The callback returns {type, score} where score is 0.0–1.0. Razmetka compares against :threshold — below it, the :default type is used.

How it works

classify_text("В соответствии со ст. 309 ГК РФ...")
│
├─ tokenize + morph-tag (once, via yargy)
│
├─ Try :demand      → no conjugated demand verb → skip
├─ Try :norm        → has "соответствие" ✓ → MATCH
│   → {:norm, %{confidence: :grammar}}
│
└─ (never reaches :evidence or classifier)
classify_text("Товар был поставлен 20 октября.")
│
├─ tokenize + morph-tag
│
├─ Try :demand   → skip
├─ Try :norm     → skip
├─ Try :evidence → skip
├─ Classifier fallback → FRIDA → {:fact, 0.72}
│   → {:fact, %{confidence: :classifier, score: 0.72}}

Compound conditions

Use standard Elixir and, or, not, and parentheses. Two variables are in scope: tokens and text.

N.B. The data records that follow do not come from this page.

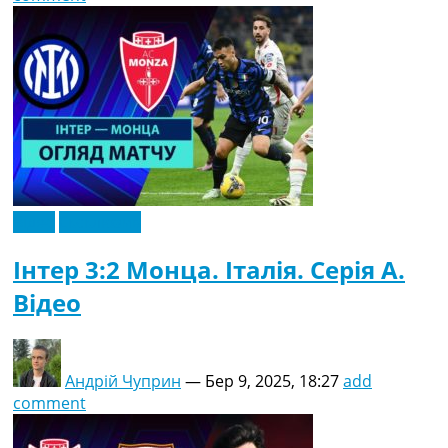
Відео
Ексклюзив
Інтер 3:2 Монца. Італія. Серія A.
Відео
Андрій Чуприн
—
Бер 9, 2025, 18:27
add
comment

defmodule MyApp.LegalClassifier do
  use Yargy.Grammar
  use Razmetka

  defmatch(:title_base, any_token(lemma("претензия")))
  defmatch(:pretrial, any_token(lemma("досудебный")))
  defmatch(:short, max_words(5))
  defmatch(:demand_verb, any_token(all([lemma(~w[требовать просить]), gram("VERB")])))
  defmatch(:norm_framing, any_token(lemma(~w[соответствие согласно])))

  def has_law_ref?(_, text), do: String.contains?(text, "ст.")

  defclassify default: :unknown do
    :procedural_title -> title_base?() and (pretrial?() or short?())
    :norm             -> has_law_ref?(tokens, text) and norm_framing?()
    :demand           -> demand_verb?()
    :not_demand       -> not demand_verb?()
  end
end

Without classifier

defmodule MyApp.SimpleClassifier do
  use Yargy.Grammar
  use Razmetka

  defmatch(:greeting, any_token(lemma("привет")))

  defclassify default: :unknown do
    :greeting -> greeting?()
  end
end

MyApp.SimpleClassifier.classify_text("Привет мир")
#=> {:greeting, %{confidence: :grammar}}

MyApp.SimpleClassifier.classify_text("Какой-то текст")
#=> {:unknown, %{confidence: :low}}

License

MIT © Danila Poyarkov